The Employee Free Choice Act’s deceptive name isn’t the only thing confusing about the bill. Reading it line for line will likely leave more unanswered questions than actual answers. We’ve answered a fair number of them here, but there are still a lot of unknowns.
Case in point is this article from labor lawyer Daniel Johns:
1. How Closely Will The NLRB Regulate Cards And Card-Signing?
Given the use of union cards in the current NLRB representation process – to establish the requisite 30 percent support for filing a union representation petition – the NLRB has traditionally taken a hands-off approach with respect to their regulation. Employers are not allowed to inspect cards, and the NLRB does not generally allow employers to litigate at a representation hearing issues such as fraud, forgery, or coercion in the union’s obtaining of cards. The NLRB also generally does not invalidate cards on the basis of timeliness so long as the cards were signed during the current organizing campaign.

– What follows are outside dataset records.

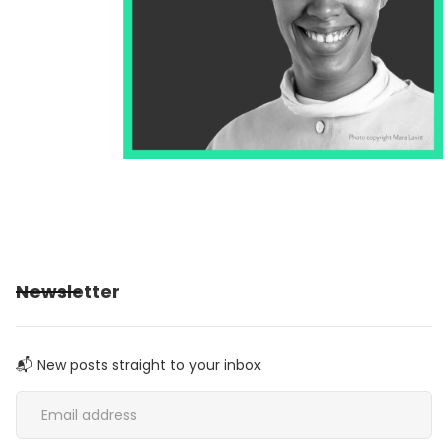
Newsletter
📬 New posts straight to your inbox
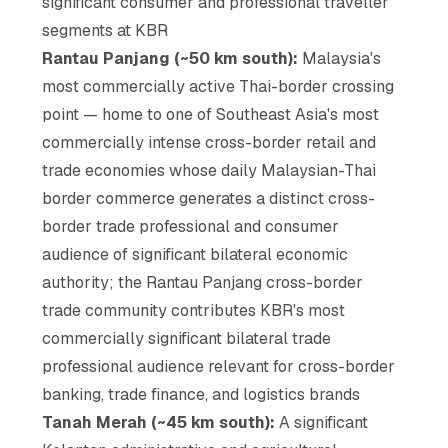
significant consumer and professional traveller
segments at KBR
Rantau Panjang (~50 km south):
Malaysia's
most commercially active Thai-border crossing
point — home to one of Southeast Asia's most
commercially intense cross-border retail and
trade economies whose daily Malaysian-Thai
border commerce generates a distinct cross-
border trade professional and consumer
audience of significant bilateral economic
authority; the Rantau Panjang cross-border
trade community contributes KBR's most
commercially significant bilateral trade
professional audience relevant for cross-border
banking, trade finance, and logistics brands
Tanah Merah (~45 km south):
A significant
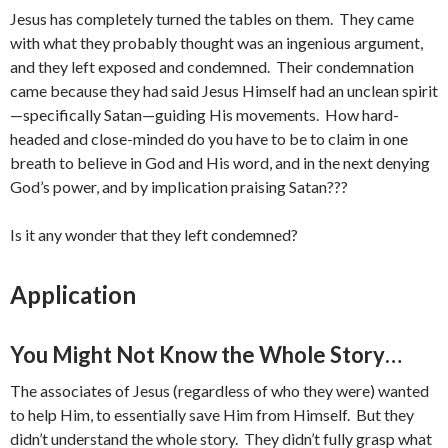
Jesus has completely turned the tables on them. They came
with what they probably thought was an ingenious argument,
and they left exposed and condemned. Their condemnation
came because they had said Jesus Himself had an unclean spirit
—specifically Satan—guiding His movements. How hard-
headed and close-minded do you have to be to claim in one
breath to believe in God and His word, and in the next denying
God’s power, and by implication praising Satan???
Is it any wonder that they left condemned?
Application
You Might Not Know the Whole Story…
The associates of Jesus (regardless of who they were) wanted
to help Him, to essentially save Him from Himself. But they
didn’t understand the whole story. They didn’t fully grasp what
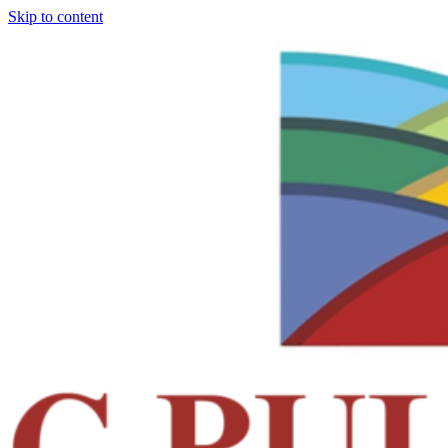
Skip to content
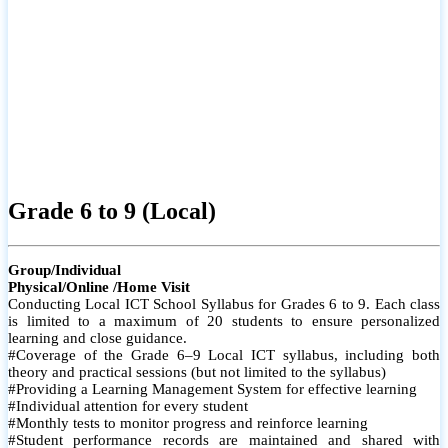
Grade 6 to 9 (Local)
Group/Individual
Physical/Online /Home Visit
Conducting Local ICT School Syllabus for Grades 6 to 9. Each class
is limited to a maximum of 20 students to ensure personalized
learning and close guidance.
#Coverage of the Grade 6–9 Local ICT syllabus, including both
theory and practical sessions (but not limited to the syllabus)
#Providing a Learning Management System for effective learning
#Individual attention for every student
#Monthly tests to monitor progress and reinforce learning
#Student performance records are maintained and shared with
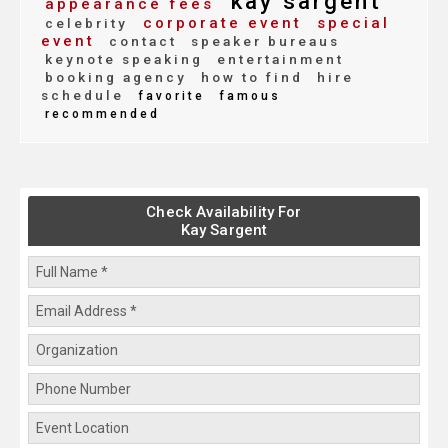
kay sargent
appearance fees
corporate event
special
celebrity
event
contact
speaker bureaus
keynote speaking
entertainment
booking agency
how to find
hire
schedule
favorite
famous
recommended
Check Availability For
Kay Sargent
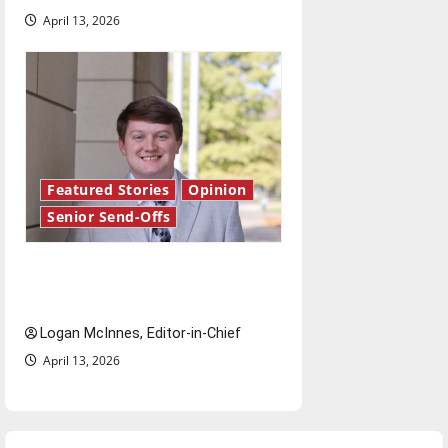
April 13, 2026
Featured Stories
Opinion
Senior Send-Offs
Reach for the stars: Senior
Send-Off
Logan McInnes, Editor-in-Chief
April 13, 2026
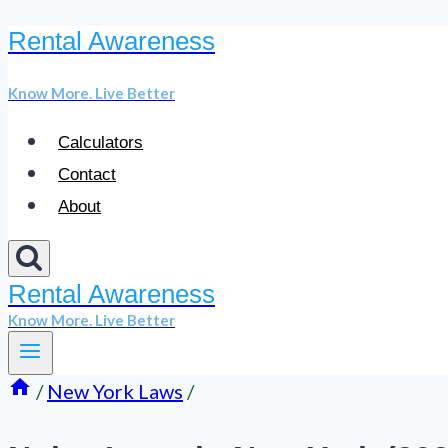
Rental Awareness
Skip
to
Know More. Live Better
content
Calculators
Contact
About
Rental Awareness
Know More. Live Better
/
New York Laws
/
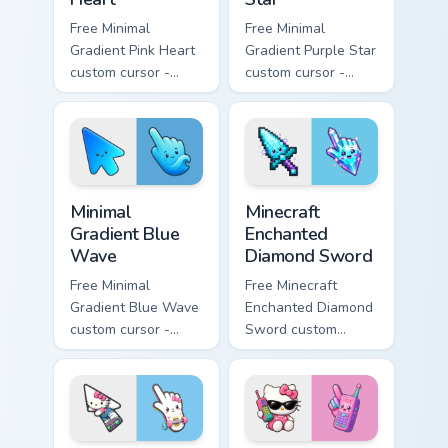
Free Minimal
Free Minimal
Gradient Pink Heart
Gradient Purple Star
custom cursor -
custom cursor -
minimal pink-to-
minimal purple-to-
violet tip with
violet tip with
matching heart
matching star
symbol hand.
symbol hand.
Minimal Gradient Blue Wave custom cursor pack prev
Minecraft Enchanted Diamon
Minimal
Minecraft
Gradient Blue
Enchanted
Wave
Diamond Sword
Free Minimal
Free Minecraft
Gradient Blue Wave
Enchanted Diamond
custom cursor -
Sword custom
minimal blue-to-
cursor - cute
cyan tip with
enchanted sword
matching wave
character with
symbol hand.
matching diamond
hand.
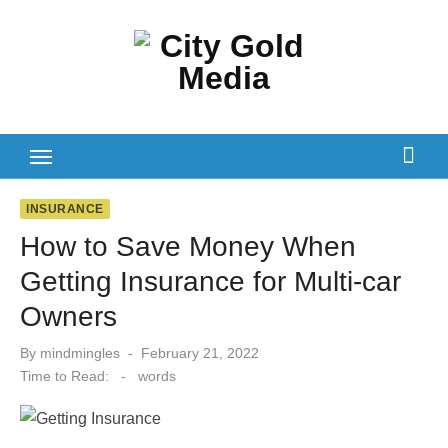
Skip
to
content
INSURANCE
How to Save Money When
Getting Insurance for Multi-car
Owners
Posted
By
mindmingles
February 21, 2022
on
Time to Read:
-
words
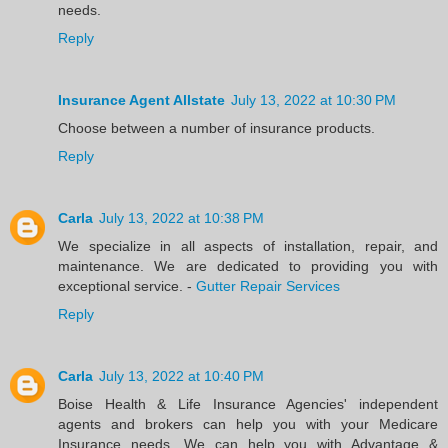
needs.
Reply
Insurance Agent Allstate
July 13, 2022 at 10:30 PM
Choose between a number of insurance products.
Reply
Carla
July 13, 2022 at 10:38 PM
We specialize in all aspects of installation, repair, and
maintenance. We are dedicated to providing you with
exceptional service. -
Gutter Repair Services
Reply
Carla
July 13, 2022 at 10:40 PM
Boise Health & Life Insurance Agencies' independent
agents and brokers can help you with your Medicare
Insurance needs. We can help you with Advantage &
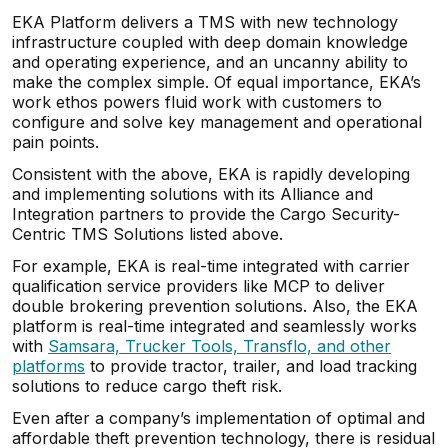
EKA Platform delivers a TMS with new technology
infrastructure coupled with deep domain knowledge
and operating experience, and an uncanny ability to
make the complex simple. Of equal importance, EKA’s
work ethos powers fluid work with customers to
configure and solve key management and operational
pain points.
Consistent with the above, EKA is rapidly developing
and implementing solutions with its Alliance and
Integration partners to provide the Cargo Security-
Centric TMS Solutions listed above.
For example, EKA is real-time integrated with carrier
qualification service providers like MCP to deliver
double brokering prevention solutions. Also, the EKA
platform is real-time integrated and seamlessly works
with
Samsara, Trucker Tools, Transflo, and other
platforms
to provide tractor, trailer, and load tracking
solutions to reduce cargo theft risk.
Even after a company’s implementation of optimal and
affordable theft prevention technology, there is residual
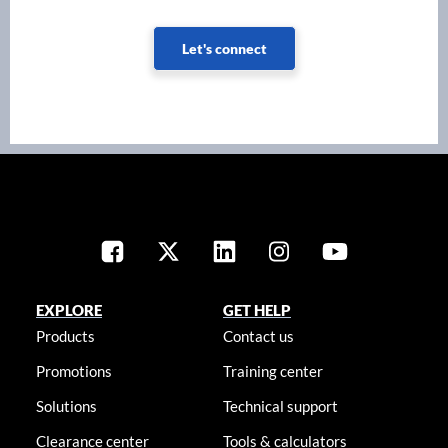
Let's connect
EXPLORE
GET HELP
Products
Contact us
Promotions
Training center
Solutions
Technical support
Clearance center
Tools & calculators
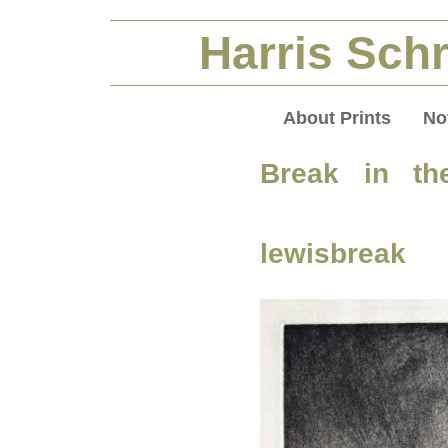
Harris Schr
About Prints
No
Break in th
lewisbreak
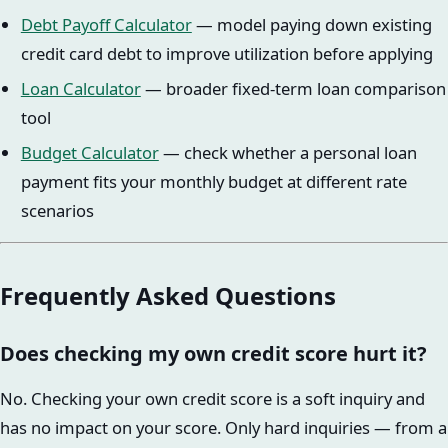
Debt Payoff Calculator
— model paying down existing
credit card debt to improve utilization before applying
Loan Calculator
— broader fixed-term loan comparison
tool
Budget Calculator
— check whether a personal loan
payment fits your monthly budget at different rate
scenarios
Frequently Asked Questions
Does checking my own credit score hurt it?
No. Checking your own credit score is a soft inquiry and
has no impact on your score. Only hard inquiries — from a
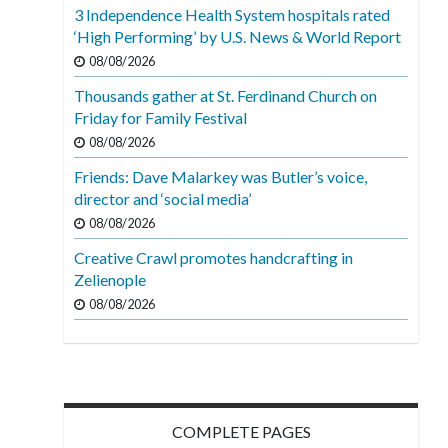
3 Independence Health System hospitals rated
‘High Performing’ by U.S. News & World Report
08/08/2026
Thousands gather at St. Ferdinand Church on
Friday for Family Festival
08/08/2026
Friends: Dave Malarkey was Butler’s voice,
director and ‘social media’
08/08/2026
Creative Crawl promotes handcrafting in
Zelienople
08/08/2026
COMPLETE PAGES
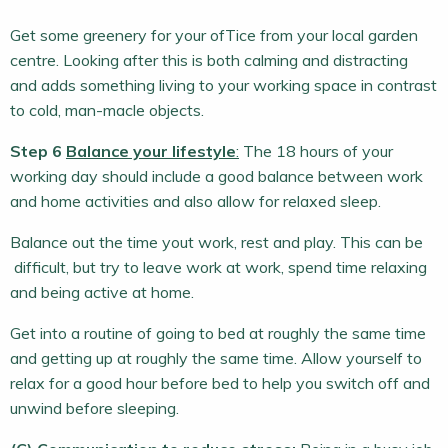
Get some greenery for your ofTice from your local garden
centre. Looking after this is both calming and distracting
and adds something living to your working space in contrast
to cold, man-macle objects.
Step 6
Balance your lifestyle
:
The 18 hours of your
working day should include a good balance between work
and home activities and also allow for relaxed sleep.
Balance out the time yout work, rest and play. This can be
difficult, but try to leave work at work, spend time relaxing
and being active at home.
Get into a routine of going to bed at roughly the same time
and getting up at roughly the same time. Allow yourself to
relax for a good hour before bed to help you switch off and
unwind before sleeping.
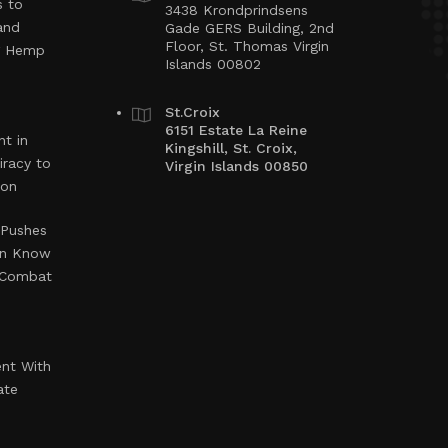
s to
3438 Krondprindsens
and
Gade GERS Building, 2nd
Floor, St. Thomas Virgin
ng Hemp
Islands 00802
St.Croix
6151 Estate La Reine
t in
Kingshill, St. Croix,
iracy to
Virgin Islands 00850
ion
 Pushes
en Know
o Combat
ent With
ate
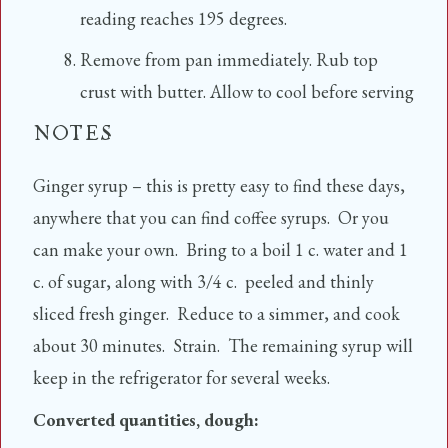
reading reaches 195 degrees.
Remove from pan immediately. Rub top
crust with butter. Allow to cool before serving
NOTES
Ginger syrup – this is pretty easy to find these days,
anywhere that you can find coffee syrups. Or you
can make your own. Bring to a boil 1 c. water and 1
c. of sugar, along with 3/4 c. peeled and thinly
sliced fresh ginger. Reduce to a simmer, and cook
about 30 minutes. Strain. The remaining syrup will
keep in the refrigerator for several weeks.
Converted quantities, dough:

A hands-off approach towards the timeliness and manner in which cards have been obtained makes sense in a system in which cards do not determine the final result. However, when the signing of cards is the whole ballgame – as it is with EFCA – the NLRB cannot continue to cast a blind eye toward card abuses. Moreover, how can a six-month-old card, or a month-old card for that matter, be viewed as a current expression of an employee’s interest in union representation? Feelings change about unions, particularly when there is not a union organizer blocking an employee’s car in his driveway and asking the employee to sign a card so that he can leave his house. Will the NLRB continue to keep its distance from card abuses and timing questions in an EFCA world?
2. What Is The “Laboratory Conditions” Period For Purposes Of A Card Campaign?
The NLRB generally requires that there be “laboratory conditions” during union representation campaigns. Such a requirement is important so that employees can express their true desires about unionization free of threats and coercion. To support the “laboratory conditions” necessary for a fair election, employers are generally prohibited from changing the terms and conditions of employment for bargaining-unit employees during a campaign. The NLRB is particularly stringent about violations of the “laboratory conditions” period with respect to abuses that take place immediately before or during the voting period.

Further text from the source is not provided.